| TASK DIRECTIONS |
Using the records below, quote only the span that opens with the line containing "beyond the spirit" and closes with the line containing "This item may", exactly and inclusively.

| SOURCE RECORDS |

· · · ·

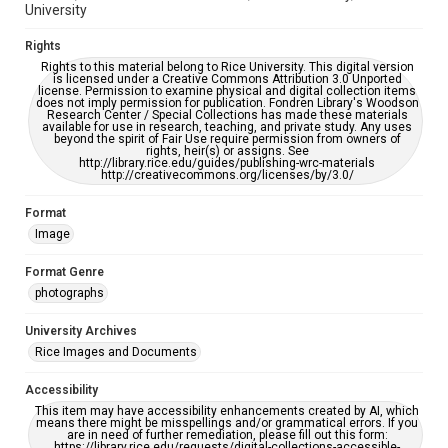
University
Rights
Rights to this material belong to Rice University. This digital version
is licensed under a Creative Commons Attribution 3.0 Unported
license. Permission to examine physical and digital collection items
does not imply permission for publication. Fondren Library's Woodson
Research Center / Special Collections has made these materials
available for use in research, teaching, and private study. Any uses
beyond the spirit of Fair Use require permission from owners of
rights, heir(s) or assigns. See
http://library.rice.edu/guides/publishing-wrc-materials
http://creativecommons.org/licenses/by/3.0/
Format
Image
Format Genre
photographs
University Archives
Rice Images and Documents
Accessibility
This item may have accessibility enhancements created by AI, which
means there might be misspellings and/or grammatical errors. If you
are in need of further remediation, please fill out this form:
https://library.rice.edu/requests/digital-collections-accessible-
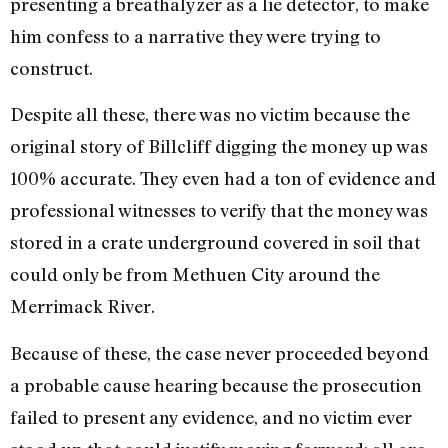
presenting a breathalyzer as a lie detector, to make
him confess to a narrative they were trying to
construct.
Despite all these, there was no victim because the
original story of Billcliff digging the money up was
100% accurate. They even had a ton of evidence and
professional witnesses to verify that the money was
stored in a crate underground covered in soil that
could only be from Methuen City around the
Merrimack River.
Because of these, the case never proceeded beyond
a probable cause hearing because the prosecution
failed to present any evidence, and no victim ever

· · · ·

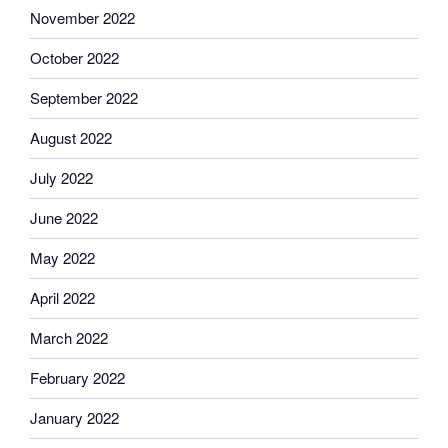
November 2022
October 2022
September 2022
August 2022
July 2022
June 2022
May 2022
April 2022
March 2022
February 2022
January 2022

· · · ·

| SOLUTION TO THIS PROBLEM |
beyond the spirit of Fair Use require permission from owners of
rights, heir(s) or assigns. See
http://library.rice.edu/guides/publishing-wrc-materials
http://creativecommons.org/licenses/by/3.0/
Format
Image
Format Genre
photographs
University Archives
Rice Images and Documents
Accessibility
This item may have accessibility enhancements created by AI, which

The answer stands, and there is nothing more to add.